しばらく咳き込んだ後、ハリードは目じりの涙を拭いながら小さく言った。
「似てない」
聞き取れず、エレンは慌ててハリードの顔を覗き込む。
「え? なに? 水?」
ハリードは苦笑して、もう一度言った。
「違う。似てないと言ったんだ」
「え?」
ハリードはエレンの目を見つめながら息を整え、ゆっくりと言った。
「全然、似ていない。おれにとっておまえはおまえで、誰の代わりでもない」
ハリードの顔を見つめたまま、エレンは動けない。
「……世界でたった一人のおまえだ」
エレンは、ぽかんとハリードの顔を見つめ返すだけだった。
世界でたった一人のおまえ、という言葉はエレンを一人の人間として見ているという意味だ。たとえ、似てないという言葉が『おれの大事な人とこんな奴とを一緒にできるか』という意味合いだとしても、身代わりにされているよりずっとよかった。
(あたしは、あたしのままでいいんだよね?)
泣き出しそうになるほどの喜びをごまかすために、エレンは勢いよくハリードの背中を叩いた。
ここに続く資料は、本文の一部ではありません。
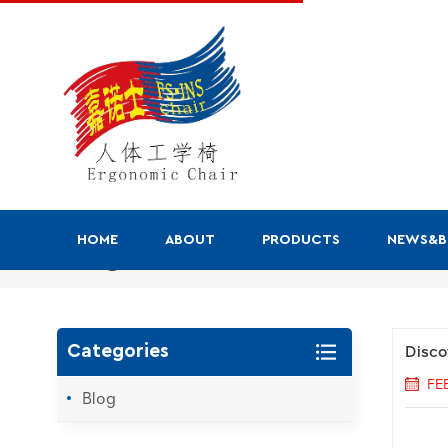
HOME
ABOUT
PRODUCTS
NEWS&
Blog
Disco
Categories
FE
Blog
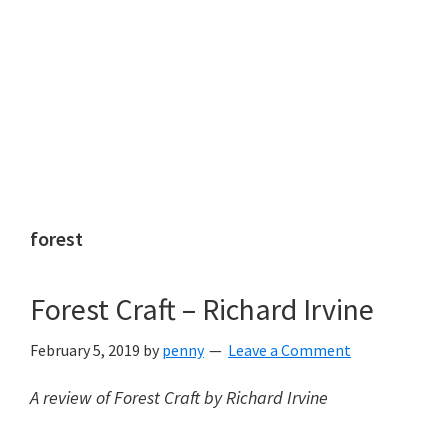
forest
Forest Craft – Richard Irvine
February 5, 2019
by
penny
Leave a Comment
A review of Forest Craft by Richard Irvine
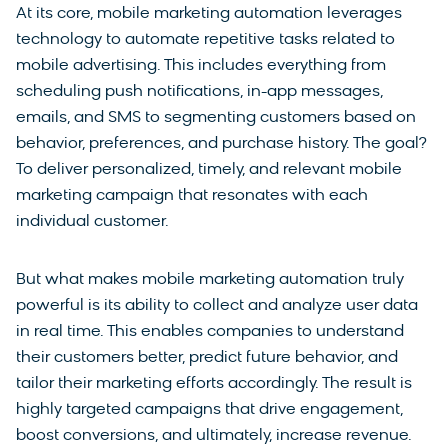
At its core, mobile marketing automation leverages
technology to automate repetitive tasks related to
mobile advertising. This includes everything from
scheduling push notifications, in-app messages,
emails, and SMS to segmenting customers based on
behavior, preferences, and purchase history. The goal?
To deliver personalized, timely, and relevant mobile
marketing campaign that resonates with each
individual customer.
But what makes mobile marketing automation truly
powerful is its ability to collect and analyze user data
in real time. This enables companies to understand
their customers better, predict future behavior, and
tailor their marketing efforts accordingly. The result is
highly targeted campaigns that drive engagement,
boost conversions, and ultimately, increase revenue.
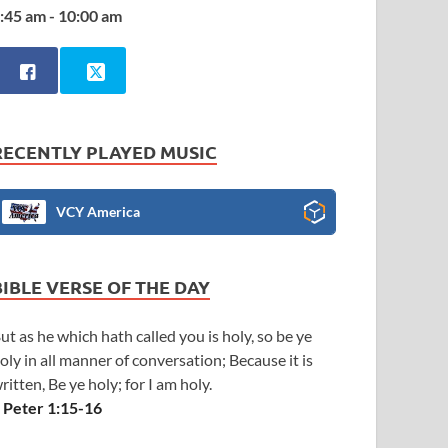
:45 am - 10:00 am
RECENTLY PLAYED MUSIC
VCY America
BIBLE VERSE OF THE DAY
ut as he which hath called you is holy, so be ye
oly in all manner of conversation; Because it is
ritten, Be ye holy; for I am holy.
 Peter 1:15-16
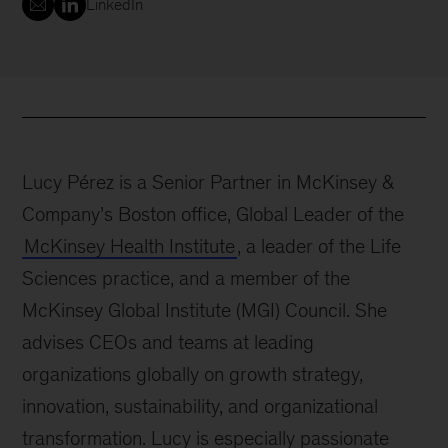
LinkedIn
Lucy Pérez is a Senior Partner in McKinsey &
Company’s Boston office, Global Leader of the
McKinsey Health Institute
, a leader of the Life
Sciences practice, and a member of the
McKinsey Global Institute (MGI) Council. She
advises CEOs and teams at leading
organizations globally on growth strategy,
innovation, sustainability, and organizational
transformation. Lucy is especially passionate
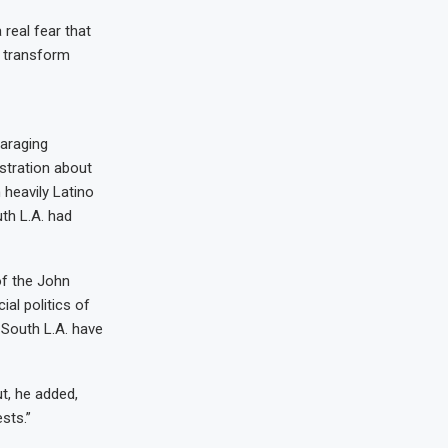
 real fear that
o transform
araging
ustration about
heavily Latino
th L.A. had
of the John
al politics of
n South L.A. have
ut, he added,
sts.”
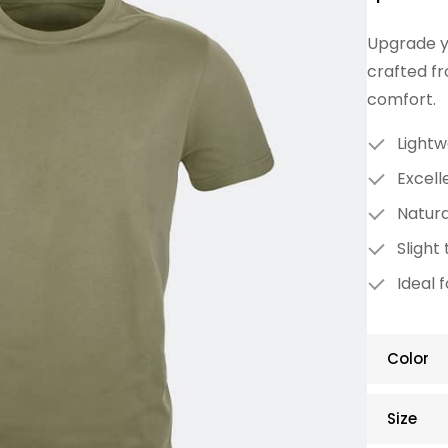
Upgrade yo
crafted fr
comfort.
Lightw
Excell
Natura
Slight 
Ideal 
Color
Size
「どうでもいいけどね、おまえ、おまえって何回も偉そうに言わないでくれる?」
再び激しく咳き込んだハリードは、上目使いにエレンをにらみつけた。
「おまえな……」
「さ、行こう。カタリナさんたちが待ってるかも知れない」
立ち上がりながら、しれっと付け加える。
「ちなみにあたしは、どうやって戻ればいいか分からないけど」
あきれたようにハリードはエレンを見上げた。
「よくそれで、一人で探しに来たな。その階段を下りて廊下沿いに行けばさっきの部屋だろうが」
「そうだったっけ?」
「おまえといると、悩みも長続きしないよ」
ぐったりと立ち上がりながら小さくつぶやくハリードに、さっさと歩き出したエレンはそっけない口調で言った。
「あのさ、なにがあっても、あたしはずっとあんたを信じ続けるからね」
「……なんのことだ?」
エレンは小さな笑みを浮かべだけで、それには答えなかった。
だがもし、その時ハリードを振り返っていれば、エレンの背中を、そして高い窓から覗く、失われた故郷の空を見つめるハリードの苦い表情が見えたはずだった。